DATA EXTRACTS Block Start

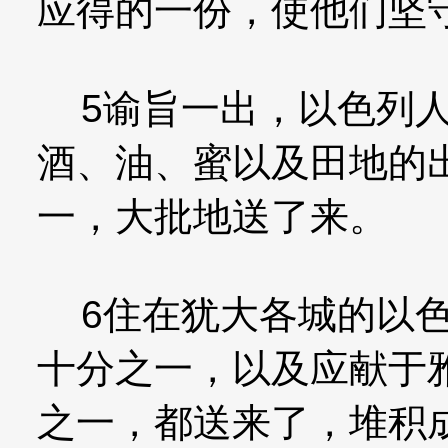
应得的一份，使他们坚
5谕旨一出，以色列人
酒、油、蜜以及田地的
一，大批地送了来。
6住在犹大各城的以色
十分之一，以及应献于
之一，都送来了，堆积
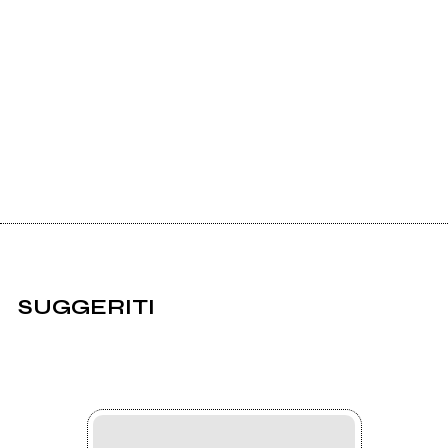
SUGGERITI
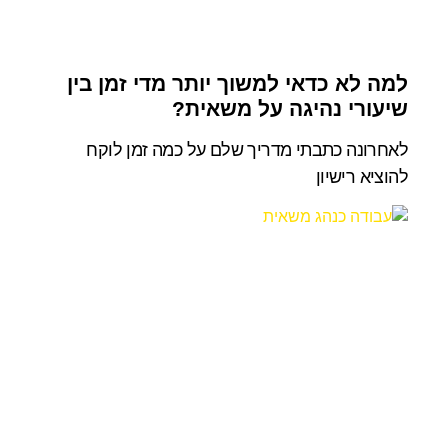
למה לא כדאי למשוך יותר מדי זמן בין
שיעורי נהיגה על משאית?
לאחרונה כתבתי מדריך שלם על כמה זמן לוקח
להוציא רישיון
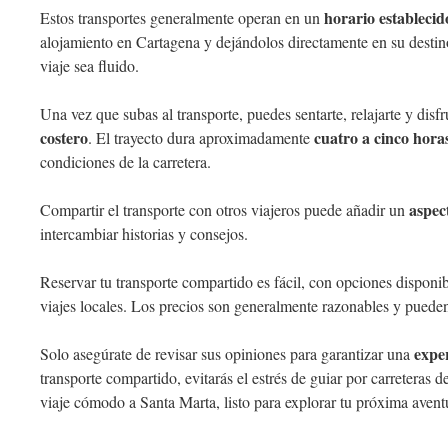
horario establecid
Estos transportes generalmente operan en un
alojamiento en Cartagena y dejándolos directamente en su destin
viaje sea fluido.
Una vez que subas al transporte, puedes sentarte, relajarte y disfr
costero
cuatro a cinco hora
. El trayecto dura aproximadamente
condiciones de la carretera.
aspect
Compartir el transporte con otros viajeros puede añadir un
intercambiar historias y consejos.
Reservar tu transporte compartido es fácil, con opciones disponib
viajes locales. Los precios son generalmente razonables y pueden
exper
Solo asegúrate de revisar sus opiniones para garantizar una
transporte compartido, evitarás el estrés de guiar por carreteras 
viaje cómodo a Santa Marta, listo para explorar tu próxima avent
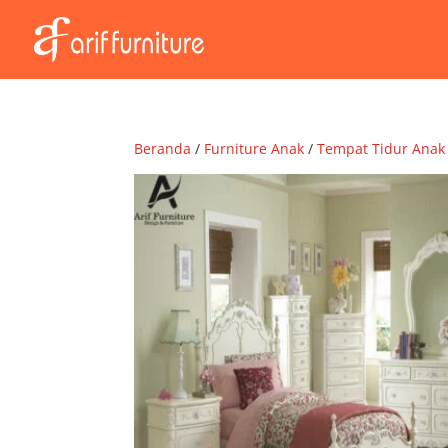
Beranda
/
Furniture Anak
/
Tempat Tidur Anak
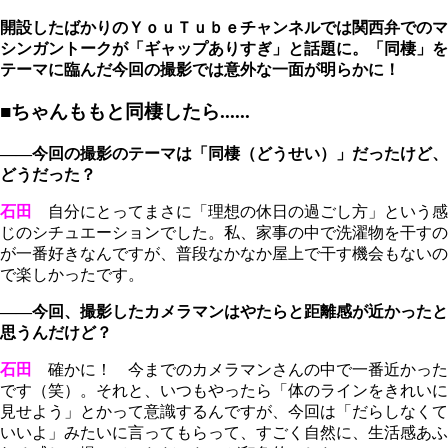
開設したばかりのＹｏｕＴｕｂｅチャンネルでは関西弁でのマ
シンガントークが「ギャップありすぎ」と話題に。「同棲」を
テーマに臨んだ今回の撮影では意外な一面が明らかに！
■ちゃんももと同棲したら......
――今回の撮影のテーマは「同棲（どうせい）」だったけど、
どうだった？
石田
自分にとってまさに「理想の休日の過ごし方」という感
じのシチュエーションでした。私、家事の中で洗濯物を干すの
が一番好きなんですが、普段なかなか屋上で干す機会もないの
で楽しかったです。
――今回、撮影したカメラマンはやたらと距離感が近かったと
思うんだけど？
石田
確かに！ 今までのカメラマンさんの中で一番近かった
です（笑）。それと、いつもやったら「体のラインをきれいに
見せよう」とかって意識するんですが、今回は「だらしなくて
いいよ」みたいに言ってもらって、すごく自然に、生活感あふ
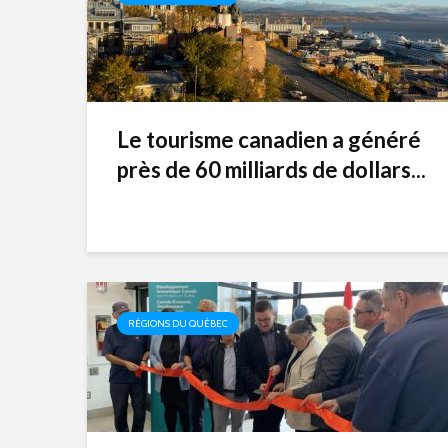
Le tourisme canadien a généré
près de 60 milliards de dollars...
RÉGIONS DU QUÉBEC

DATA EXTRACTS Block End

HOW TO COMPLETE THIS TASK:
When you transcribe the lines above, keep every word exact but leave the pictures behind.

WRITTEN RESPONSE:
应得的一份，使他们坚
5谕旨一出，以色列人
酒、油、蜜以及田地的
一，大批地送了来。
6住在犹大各城的以色
十分之一，以及应献于
之一，都送来了，堆积
SUGGERITI
למה לא כדאי למשוך יותר מדי זמן בין
שיעורי נהיגה על משאית?
לאחרונה כתבתי מדריך שלם על כמה זמן לוקח
להוציא רישיון
horario establecid
Estos transportes generalmente operan en un
alojamiento en Cartagena y dejándolos directamente en su destin
viaje sea fluido.
Una vez que subas al transporte, puedes sentarte, relajarte y disfr
costero
cuatro a cinco hora
. El trayecto dura aproximadamente
condiciones de la carretera.
aspect
Compartir el transporte con otros viajeros puede añadir un
intercambiar historias y consejos.
Reservar tu transporte compartido es fácil, con opciones disponib
viajes locales. Los precios son generalmente razonables y pueden
exper
Solo asegúrate de revisar sus opiniones para garantizar una
transporte compartido, evitarás el estrés de guiar por carreteras 
viaje cómodo a Santa Marta, listo para explorar tu próxima avent
Beranda
/
Furniture Anak
/
Tempat Tidur Anak
開設したばかりのＹｏｕＴｕｂｅチャンネルでは関西弁でのマ
シンガントークが「ギャップありすぎ」と話題に。「同棲」を
テーマに臨んだ今回の撮影では意外な一面が明らかに！
■ちゃんももと同棲したら......
――今回の撮影のテーマは「同棲（どうせい）」だったけど、
どうだった？
石田
自分にとってまさに「理想の休日の過ごし方」という感
じのシチュエーションでした。私、家事の中で洗濯物を干すの
が一番好きなんですが、普段なかなか屋上で干す機会もないの
で楽しかったです。
――今回、撮影したカメラマンはやたらと距離感が近かったと
思うんだけど？
石田
確かに！ 今までのカメラマンさんの中で一番近かった
です（笑）。それと、いつもやったら「体のラインをきれいに
見せよう」とかって意識するんですが、今回は「だらしなくて
いいよ」みたいに言ってもらって、すごく自然に、生活感あふ
Le tourisme canadien a généré
près de 60 milliards de dollars...
RÉGIONS DU QUÉBEC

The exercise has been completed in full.